Terry continues to lose his mind. He questions Thelma about his upbringing. According to her, he died before Terry was born, but considering the amount "uncles" who came and went during his childhood, it's probably closer to the truth that Thelma has no clue who is his real father. Terry blames the incident on the beach years ago for his inability to perform with women (something the perceptive Louise calls him out on), so he grabs a bottle of wine and decides to pay his attorney, Rhea Benson (Ruth Roman) a visit. At knife-point, he forces her to suck down glass after glass of wine and booze until she's falling-down drunk. He then coats her with lighter fluid and torches her alive. Upon returning home, Lori makes the unwise decision of coming on to Terry in her bathroom and ends up strangled in her tub. When Thelma finds out what's happened, she decides to take Terry to a landfill to dispose of the body. But what's a mother ultimately to do with the monster she inadvertently helped create?

Originally titled Are You a Good Boy?, this low-budget film (made for a little over 200 thousand dollars) was barely released back in its day. Apparently the investors took control of the film and handed it over to a wannabe distributor who had no clue what he was doing. As a result, the film wasn't promoted and played just a few big city theaters and Midwestern drive-ins before disappearing. It wouldn't be until the video age that the film would be more widely seen.

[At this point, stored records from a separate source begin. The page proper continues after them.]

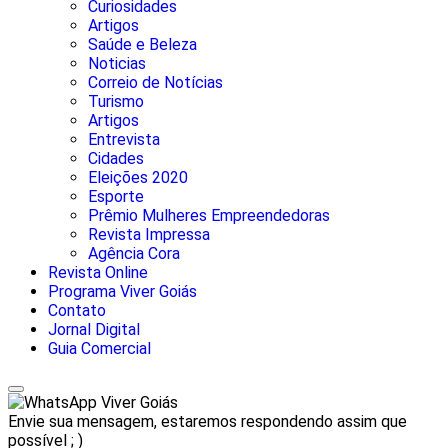
Curiosidades
Artigos
Saúde e Beleza
Noticias
Correio de Notícias
Turismo
Artigos
Entrevista
Cidades
Eleições 2020
Esporte
Prêmio Mulheres Empreendedoras
Revista Impressa
Agência Cora
Revista Online
Programa Viver Goiás
Contato
Jornal Digital
Guia Comercial
Viver Goiás
Envie sua mensagem, estaremos respondendo assim que
possível ; )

The psychology of the killer seems fairly well thought-out by the director, writers (Tony Crechales and producer George Edwards) and actors. Terry has been betrayed, confused, emasculated and/or belittled by nearly every woman he's come across, from his attention-starved mommy to his beach dalliance to both his careless attorney and the judge who put him away. Upon returning to the real world, he has no clue how to behave when women come on to him, and most aren't very patient or compassionate towards him. The pitifully lonely Thelma seems well-intentioned, but her relationship with her son is icky to put it mildly. She's constantly hugging him, playing with his hair and taking his picture... even while he's in the shower. When he tries to kiss her on the cheek she demands a "real" kiss on the lips. It's not really incestuous per se, it's more like she has groomed her son since birth to take the place of a husband or boyfriend; the dependable man by her side she could never snag in life. In the process she's seriously messed up her son. One feels real pity for both Terry and Thelma and both lead actors do a superb job making their characters seem like real people. The supporting cast is also very good.

In addition, it's nicely-photographed by Mario Tosi (who'd go on to shoot CARRIE) and movingly scored by Andrew Belling. Edwards later recycled the repressed librarian and her bitter father characters for 1979's THE ATTIC, which starred Carrie Snodgress and Ray Walston in the roles. Paragon originally released the VHS and Dark Sky handled the DVD release (which features a good interview with the director) in 2007.